Levins, who lives a couple of hours north of Eugene in Portland, is coached by Victoria's Jim Finlayson.

The runners were able to push the pace with the temperature hovering at a comfortable 13.9 Celsius with cloud cover. That's quite a contrast to the conditions at worlds in Doha when the men's marathon was held at midnight to avoid the searing heat. The temperature was still around 29 Celsius.

Decorated track career

Levins moved up to the marathon after a decorated track career. He won bronze in the 10,000 in the 2014 Commonwealth Games, and raced to 11th place in the 10,000 and 14th in the 5,000 at the 2014 London Olympics, despite catching the flu before the finals.

After a slight delay, 1972 Olympic marathon champion Frank Shorter signalled the start of the race that sent the runners along a three-loop course that finished in front of the University of Oregon's Autzen Stadium. The route wound through the cities of Eugene and Springfield.

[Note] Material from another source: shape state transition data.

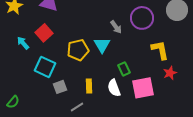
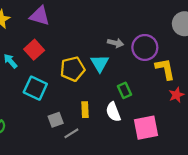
purple circle: (142, 18) -> (145, 47), moved
gray arrow: (116, 27) -> (115, 43), turned -40
gray square: (60, 87) -> (56, 120), moved
pink square: (143, 88) -> (146, 128), moved

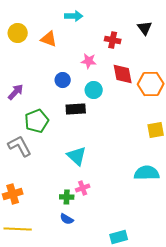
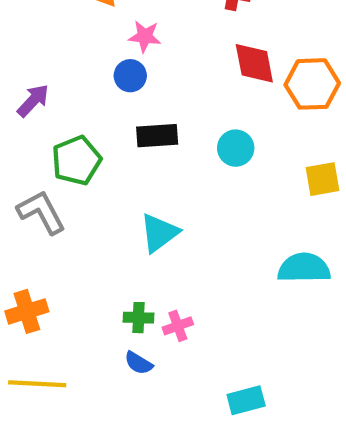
pink star: (89, 61) -> (145, 36), moved
cyan circle: (94, 90) -> (236, 148), moved
cyan triangle: (77, 156) -> (159, 233), turned 40
pink cross: (83, 188) -> (178, 326), moved

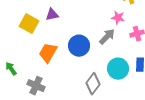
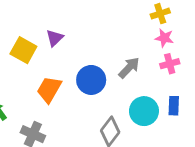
purple triangle: (52, 15) -> (55, 38), turned -32
pink star: (118, 18) -> (164, 38), moved

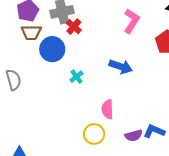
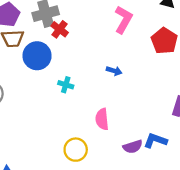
blue arrow: (121, 67) -> (114, 71), size x0.6
cyan cross: (77, 77) -> (66, 85), turned -32
yellow circle: (94, 134) -> (76, 150), moved

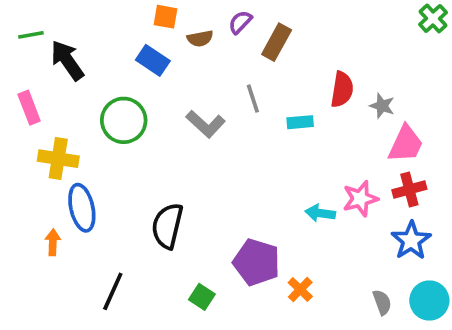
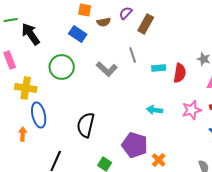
red semicircle: (342, 89) -> (180, 73), moved
cyan arrow: (320, 213) -> (155, 110), moved

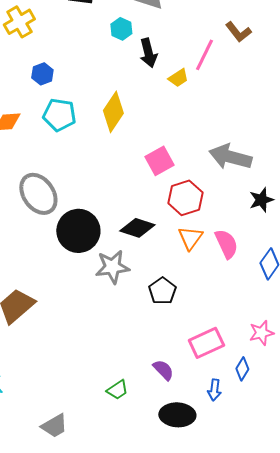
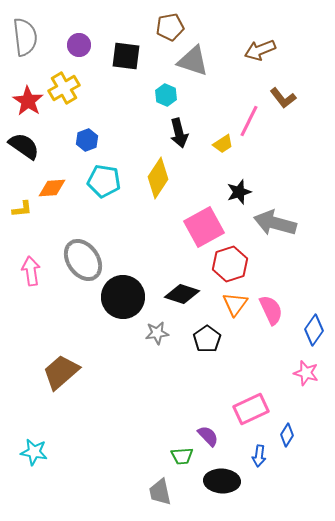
black arrow: (148, 53) -> (179, 133), moved
pink square: (159, 161) -> (204, 227), size x1.4
black star: (261, 200) -> (239, 192), moved
gray star: (112, 267) -> (157, 333), size x0.7
black pentagon: (162, 291) -> (207, 339), moved
pink star: (261, 333) -> (306, 373), moved, turned 30
green trapezoid: (117, 390) -> (182, 456), moved, turned 30
gray trapezoid: (54, 426) -> (160, 492), moved, turned 108

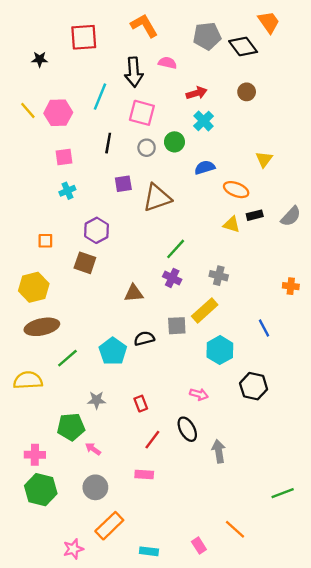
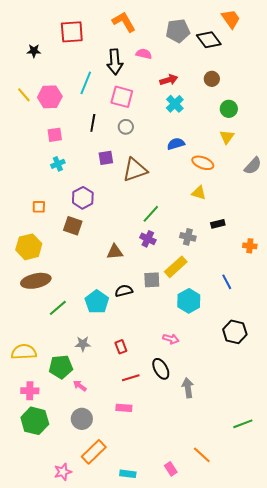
green circle: (174, 142) -> (229, 109), moved
black rectangle: (255, 215) -> (218, 224), moved
gray semicircle: (291, 216) -> (253, 166), moved
yellow semicircle: (28, 380) -> (24, 352), moved
black hexagon: (254, 386) -> (235, 332), moved
red line: (152, 440) -> (131, 378), turned 36

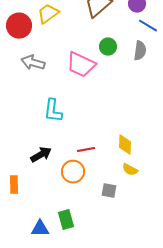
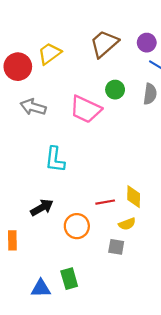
red line: (86, 150) -> (105, 202), moved
yellow semicircle: (130, 170) -> (127, 224), moved, turned -49

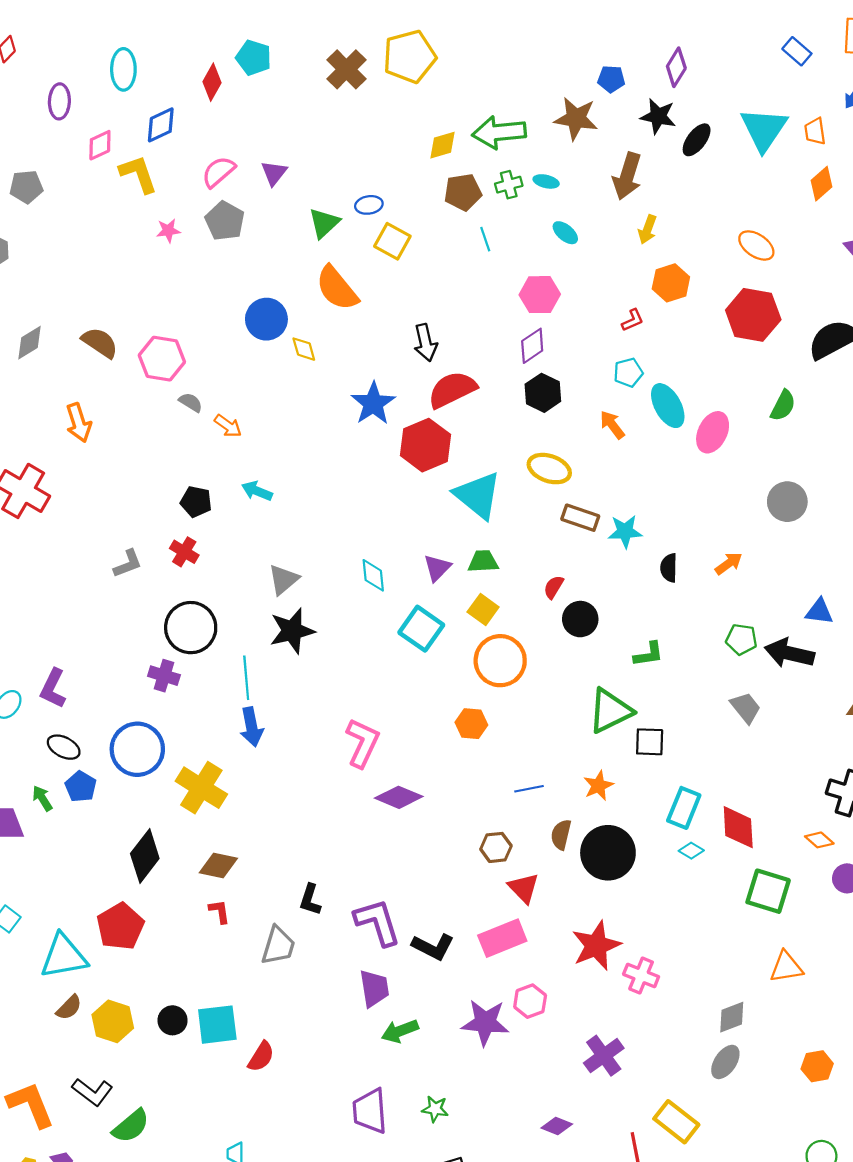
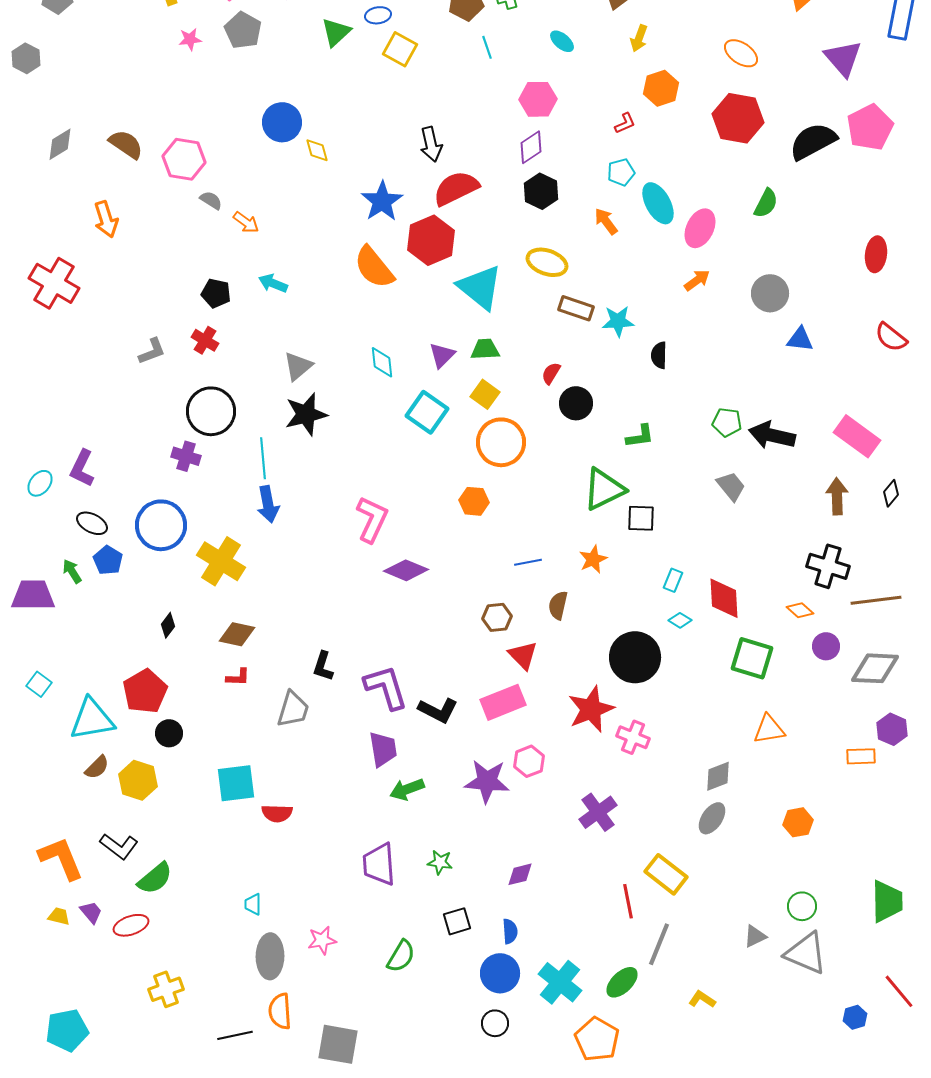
orange semicircle: (337, 288) -> (374, 267), moved
orange arrow: (729, 564) -> (697, 280), moved
blue triangle: (819, 612) -> (800, 339), moved
cyan rectangle: (684, 808) -> (673, 580), size x0.6
black circle: (608, 853) -> (635, 657), moved
black diamond: (145, 856) -> (168, 625), size x0.5
red L-shape: (219, 911) -> (238, 677), turned 100
black circle: (173, 1020) -> (169, 733), moved
red semicircle: (261, 1057) -> (277, 813), turned 60
purple diamond: (557, 1126) -> (520, 874), moved, turned -36

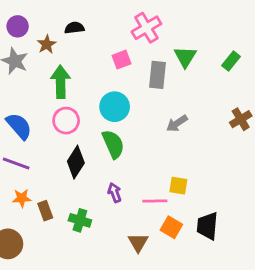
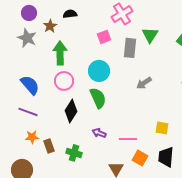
yellow square: (178, 186) -> (162, 128), moved
purple arrow: (115, 193) -> (99, 133), turned -48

The course crossed over the Willamette River and ventured alongside Pre's Trail, the bark running trail that's named in honor of University of Oregon running icon Steve Prefontaine, who died in a car accident in 1975.

The field was missing Kengo Suzuki after the Japanese team had a few cases of positive tests for COVID-19. Also not racing was Kenyan marathoner Lawrence Cherono, who was provisionally suspended by the Athletics Integrity Unit after testing positive for a banned substance used to treat chest pain resulting from lack of blood supply and oxygen to the heart.